[Opening Task data section]
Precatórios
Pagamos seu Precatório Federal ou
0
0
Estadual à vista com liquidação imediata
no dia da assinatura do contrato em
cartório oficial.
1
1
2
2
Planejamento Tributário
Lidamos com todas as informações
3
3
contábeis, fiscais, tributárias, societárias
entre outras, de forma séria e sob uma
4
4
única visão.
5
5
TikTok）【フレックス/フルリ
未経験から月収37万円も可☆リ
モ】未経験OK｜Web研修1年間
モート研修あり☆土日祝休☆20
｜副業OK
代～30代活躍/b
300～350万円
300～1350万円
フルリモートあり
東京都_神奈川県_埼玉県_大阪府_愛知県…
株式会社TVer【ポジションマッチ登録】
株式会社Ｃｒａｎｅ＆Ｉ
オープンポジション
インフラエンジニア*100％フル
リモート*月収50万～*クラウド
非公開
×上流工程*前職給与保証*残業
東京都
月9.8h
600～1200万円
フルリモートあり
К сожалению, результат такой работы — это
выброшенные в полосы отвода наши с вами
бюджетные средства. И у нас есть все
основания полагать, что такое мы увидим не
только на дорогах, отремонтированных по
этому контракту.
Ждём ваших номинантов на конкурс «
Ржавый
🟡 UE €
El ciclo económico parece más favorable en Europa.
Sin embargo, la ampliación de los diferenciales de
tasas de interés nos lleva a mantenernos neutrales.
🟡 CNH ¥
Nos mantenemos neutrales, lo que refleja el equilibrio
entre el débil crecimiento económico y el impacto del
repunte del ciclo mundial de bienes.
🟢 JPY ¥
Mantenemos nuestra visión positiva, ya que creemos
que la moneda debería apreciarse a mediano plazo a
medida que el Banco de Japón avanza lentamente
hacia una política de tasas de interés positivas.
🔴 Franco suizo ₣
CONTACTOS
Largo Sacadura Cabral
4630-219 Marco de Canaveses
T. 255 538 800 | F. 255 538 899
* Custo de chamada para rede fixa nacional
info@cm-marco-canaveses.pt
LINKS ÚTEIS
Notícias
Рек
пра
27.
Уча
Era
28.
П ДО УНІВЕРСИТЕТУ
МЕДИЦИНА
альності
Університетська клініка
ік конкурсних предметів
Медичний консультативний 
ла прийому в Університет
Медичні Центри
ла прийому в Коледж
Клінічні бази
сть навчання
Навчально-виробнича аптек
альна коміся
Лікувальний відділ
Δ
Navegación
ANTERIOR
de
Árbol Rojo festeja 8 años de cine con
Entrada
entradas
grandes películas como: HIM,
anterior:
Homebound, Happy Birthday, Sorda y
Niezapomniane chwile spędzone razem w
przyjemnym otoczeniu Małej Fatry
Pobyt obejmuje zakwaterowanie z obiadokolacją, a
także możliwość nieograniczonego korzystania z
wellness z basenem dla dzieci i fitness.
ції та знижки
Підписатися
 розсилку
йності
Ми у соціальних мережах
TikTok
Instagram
[Closing Task data section]
- [Task statement]:
Note how many lines of the records contain the string "ciclo", and give that number with nothing added.

- [Answer space]:
2